INTRODUCTION

Vasopressin receptor antagonists are molecules designed for their inhibiting effects on the receptors for the signaling hormone vasopressin (also known as ADH). The different receptor sub-groups have different location, structure and mechanism, which can be selectively inhibited to produce or suppress a certain physiological and/or psychological effects.

LECTURE-SPECIFIC INFORMATION

In this section we have collected some information from physiology lectures relevant to this topic.

Vasopressin, also known as antidiuretic hormone (ADH), plays the primary role in regulating the plasma osmolality. The hormone is secreted from the neurohypophysis and its secretion is primarily triggered by hyperosmosis of the plasma sensed by osmoreceptors in the hypothalamus. Stress- and pain-reactions also stimulate the secretion of ADH. Baroreceptors in the heart detecting increased blood pressure, stress and volume receptors in the left atrium and the lungs and central and atrial ANP production all have negative effects on the ADH secretion. (Kidney powerpoint)

Vasopressin stimulates the water reabsorption in the distal tubules and collecting ducts of the kidneys. It also increases the blood pressure through V1 receptors and IP3 (leading to vasoconstriction). (Endocrinology powerpoint).

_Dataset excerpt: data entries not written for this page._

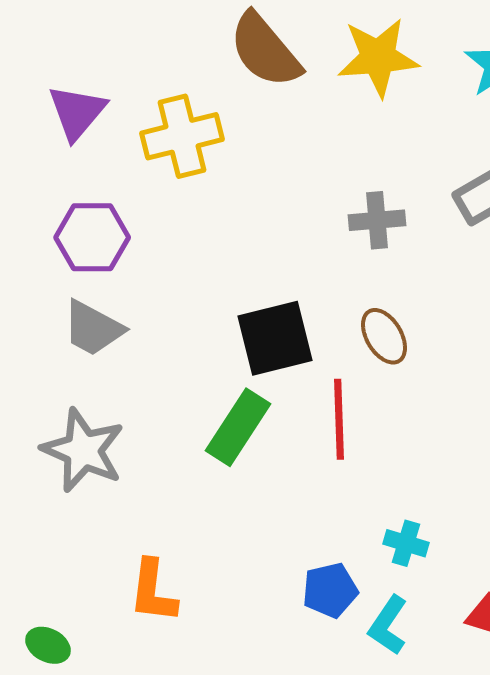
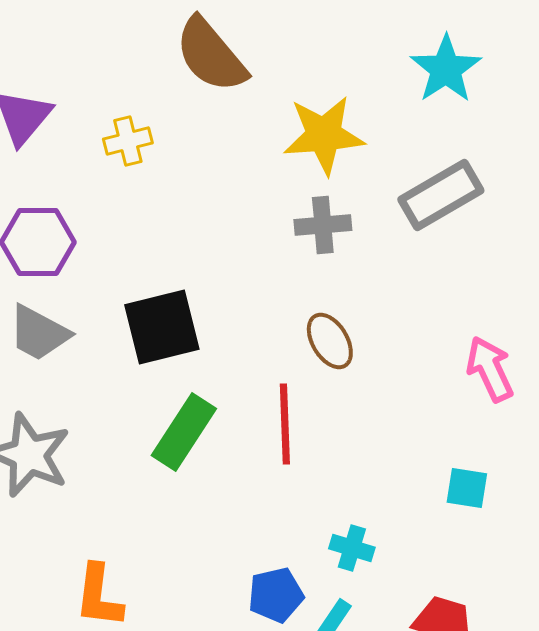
yellow star: (378, 57) -> (324, 135), moved
yellow cross: (182, 136) -> (128, 141), size x0.6
black square: (275, 338) -> (162, 327), moved

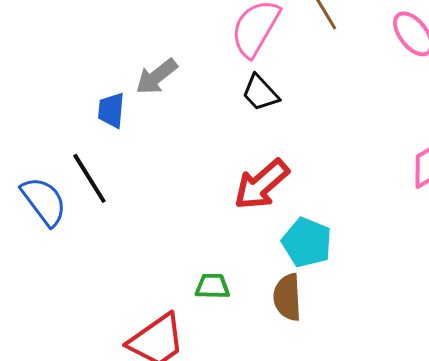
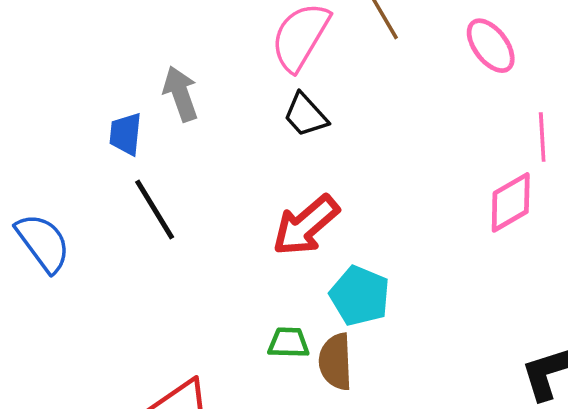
gray arrow: (156, 76) -> (180, 94), turned 108
black line: (89, 178) -> (155, 210), moved
green trapezoid: (212, 286) -> (289, 343), moved

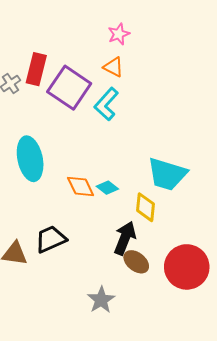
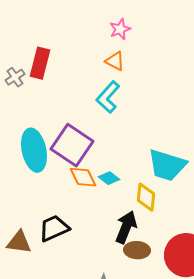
purple square: (69, 88) -> (72, 145), moved
brown ellipse: (136, 262) -> (137, 250), turned -35

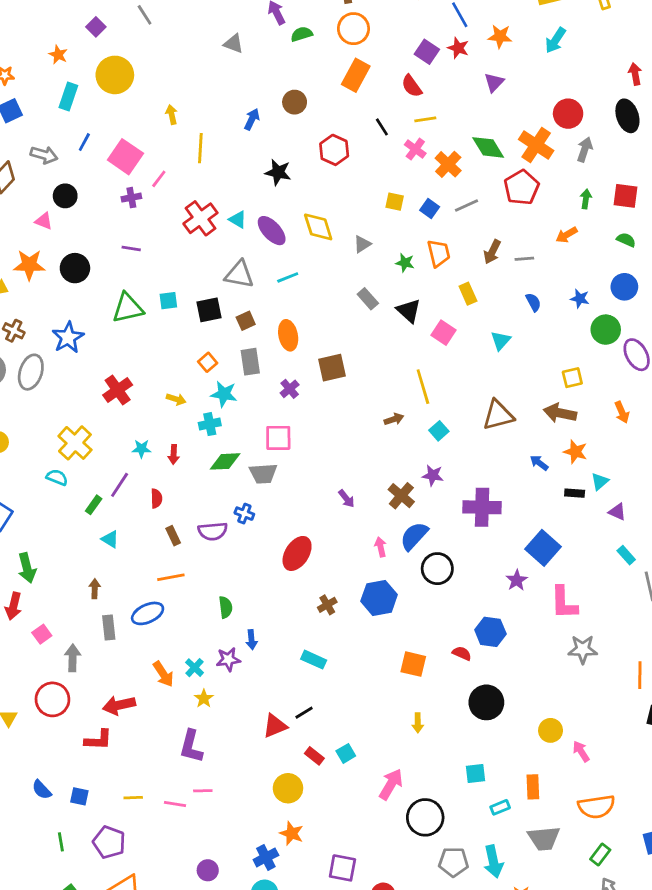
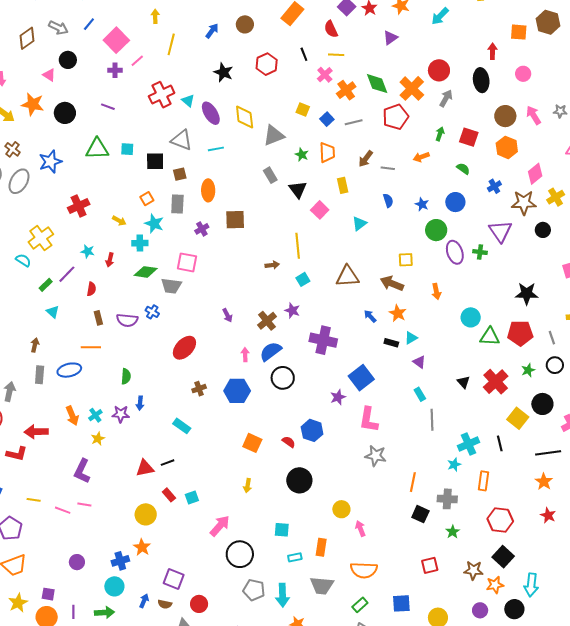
gray triangle: (362, 244) -> (274, 135), size x1.6

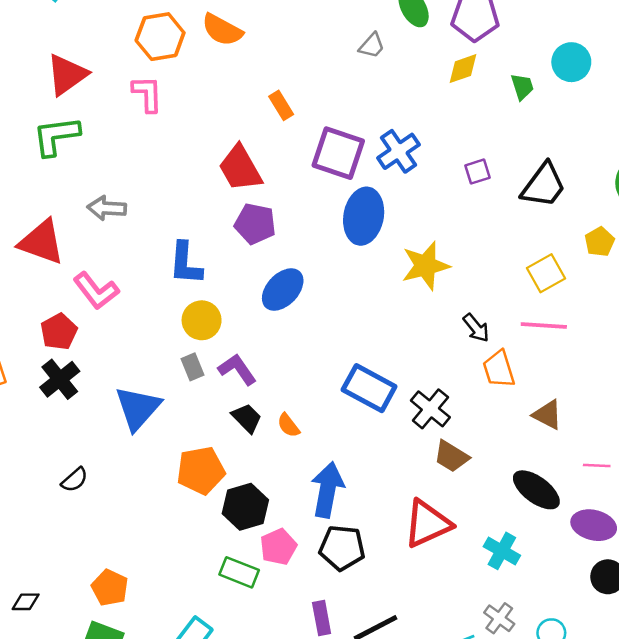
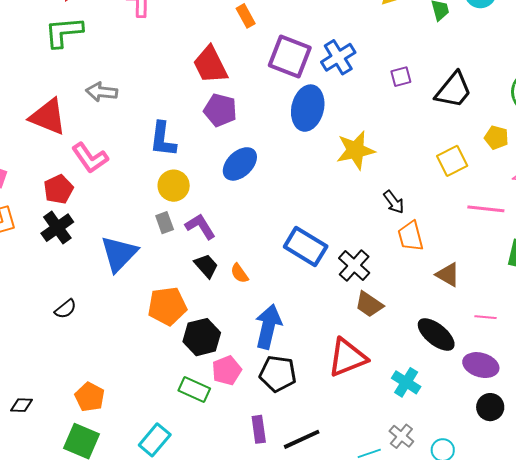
yellow pentagon: (600, 242) -> (496, 138), turned -30
pink line: (544, 326) -> (486, 209), moved

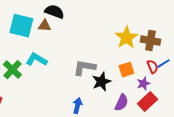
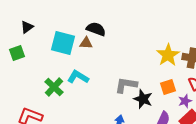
black star: (101, 82) -> (143, 99), turned -30

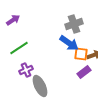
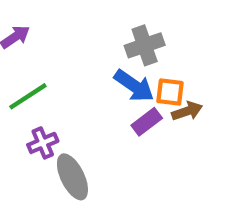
orange square: (81, 54) -> (170, 92), moved
purple rectangle: (84, 72) -> (147, 122), moved

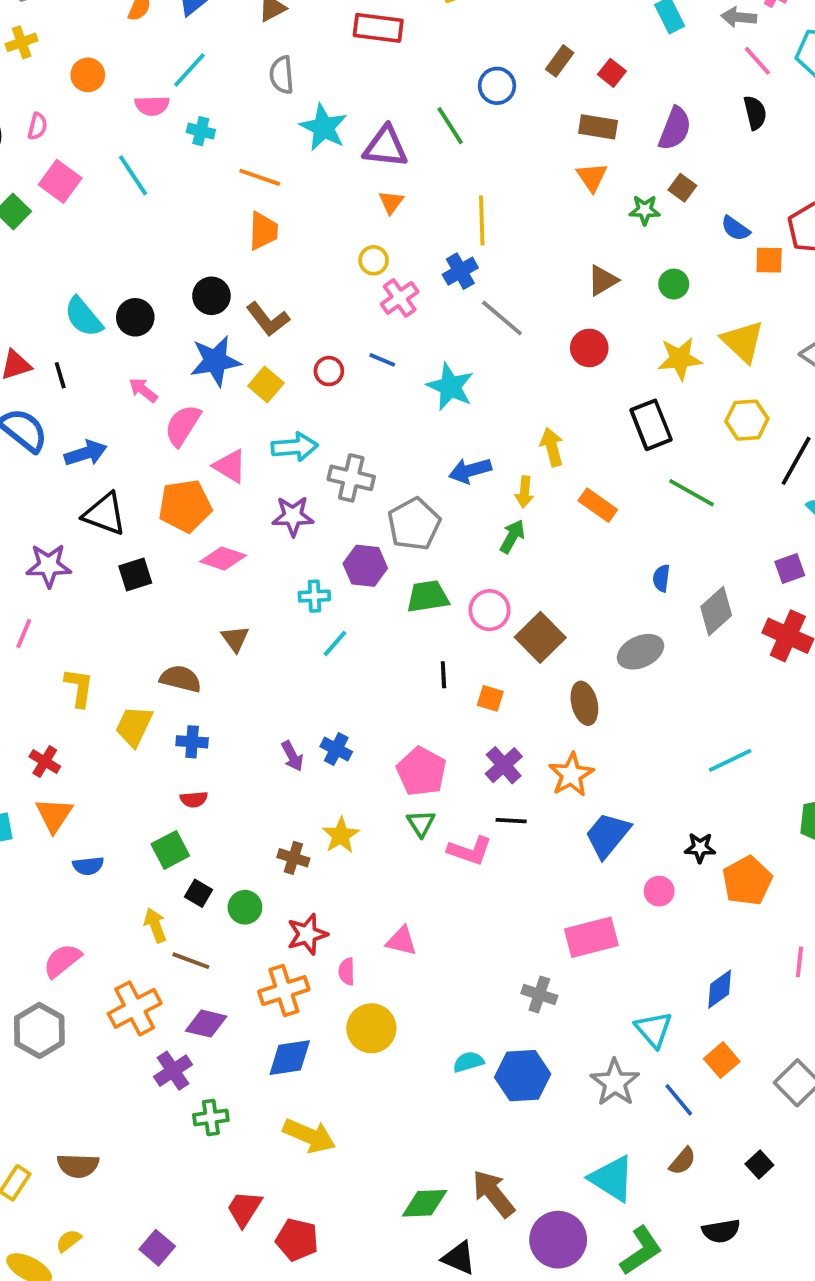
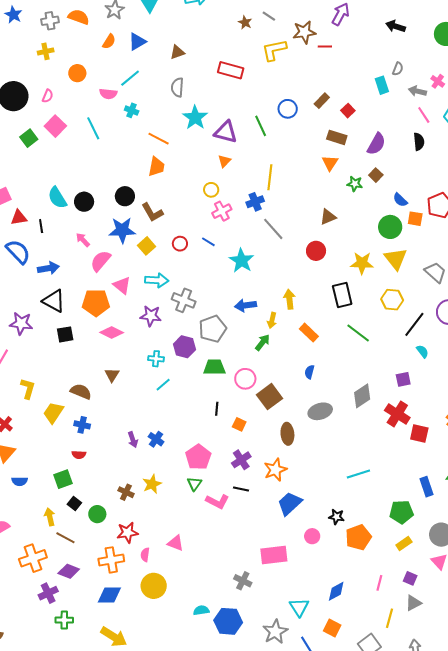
green circle: (674, 284) -> (390, 227), moved, size x1.5
blue semicircle: (661, 578) -> (309, 372), moved
orange square: (722, 1060) -> (332, 628), turned -30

Dehydration of the body leads to a decrease in blood volume. There can be different reasons to dehydration, e.g. decreased fluid intake or injury. The concentration of salts in the blood increases, which leads to a rise in osmotic pressure. The osmoreceptors in the hypothalamus respond to the change in osmotic pressure and mediate the release of ADH from the pituitary. At the same time, the sensation of thirst is triggered by the thirst center in the hypothalamus also. The result of increased ADH secretion is increased reabsorption of H2O in the kidney, which will raise the blood volume and thereby normalizing the salt concentration (and osmotic pressure).

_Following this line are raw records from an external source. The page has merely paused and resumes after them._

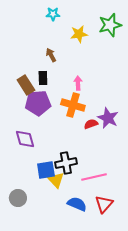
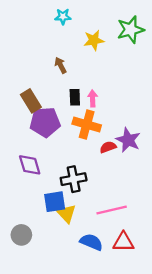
black rectangle: (43, 78) -> (75, 97), moved
black cross: (66, 163) -> (74, 179), moved
red triangle: (104, 204) -> (123, 242), turned 48

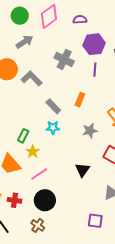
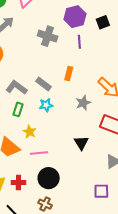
gray L-shape: (32, 78) -> (16, 87), moved
green rectangle: (23, 136) -> (18, 109), moved
pink line: (39, 174) -> (39, 153), turned 36

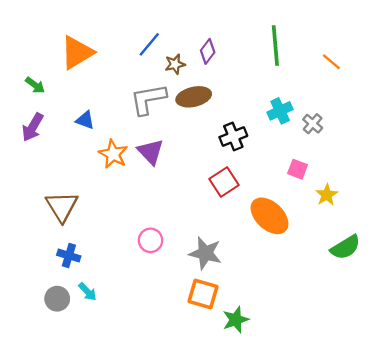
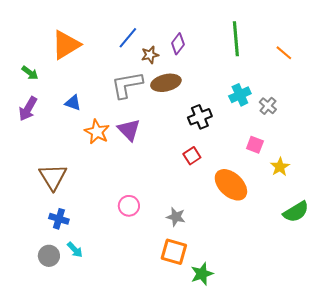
red square: (224, 182) -> (192, 156), size x0.7
gray star: (205, 253) -> (176, 217), size x0.7

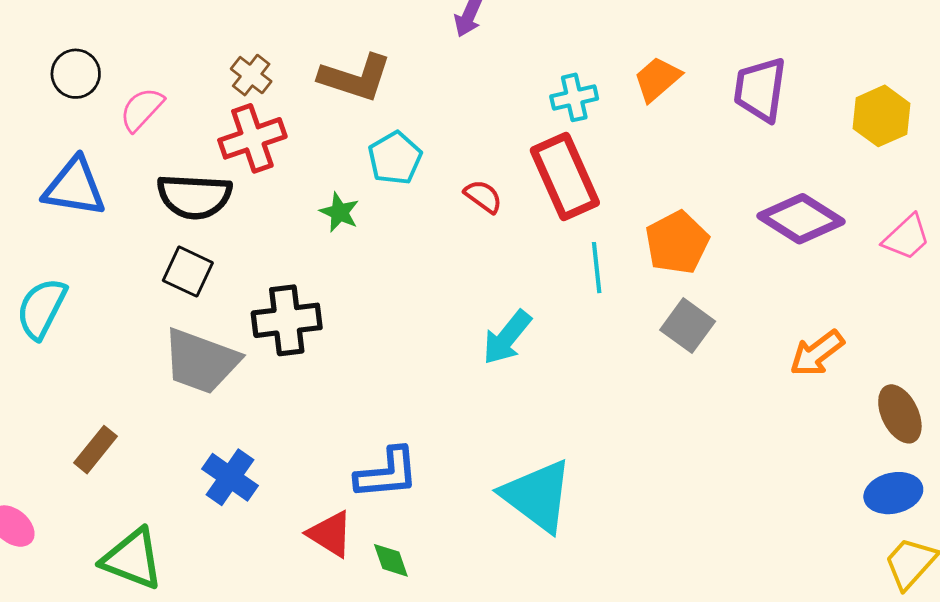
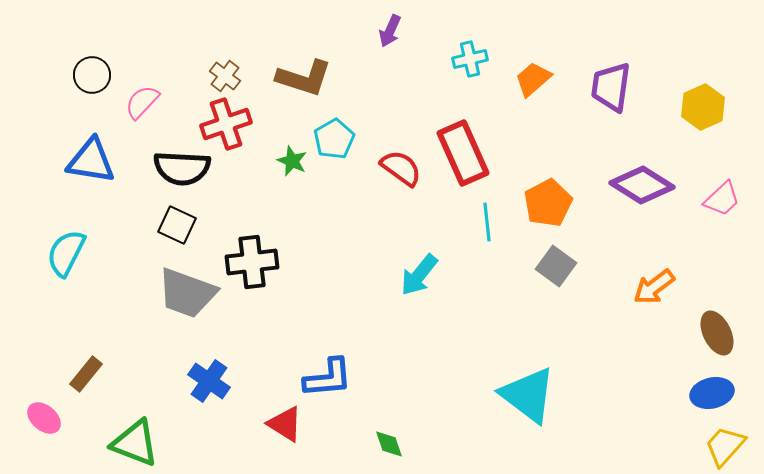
cyan cross: (574, 97) -> (470, 59), moved
red semicircle: (483, 196) -> (401, 168), size x1.4
green star: (339, 212) -> (292, 161), moved
brown rectangle: (96, 450) -> (86, 374), moved
cyan triangle: (537, 496) -> (528, 395), moved
green diamond: (391, 560) -> (389, 444), moved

By using an experimentally perfused kidney (heart-lung preparation) hypoosmotic urine is produced because of the lack of endocrine mechanisms. ADH will quickly readjust isosmosis. Also damage to the hypothalamic ADH secreting locus results in hyposmotic urine (e.g. diabetes insipidus) and if there is an increased diuresis due to excessive water intake, this can be promptly blocked by ADH. Hydropenia results in immediate blood-ADH increase. (Kidney powerpoint) VASOPRESSIN RECEPTORS

The vasopressin receptors are classified into three different subgroups which all belong to the G-protein coupled receptor family. The subgroups (V1a, V1b and V2) have different function, location and transduction mechanism. The V1a and V2b receptors are primarily related with the increase of intracellular calcium concentration, which in turn leads to vasoconstriction, while the V2 receptor is mainly associated with the antidiuretic function of vasopressin in the kidney.

V1a receptors are located in vascular smooth muscle cells, hepatocytes, platelets and cardiomyocytes. When the vasopressin is bound to the receptor, it activates phospholipases which in turn promotes hydrolysis of phosphatidylinositol biphosphate. The cascading effect causes a calcium outflow from the endoplasmatic reticulum. Emptying of calcium supplies triggers calcium influx via divalent cationic channels (Lemmens-Gruber and Kamyar 2006). Increased intracellular calcium concentration initiates calcium facilitated effects such as vasoconstriction.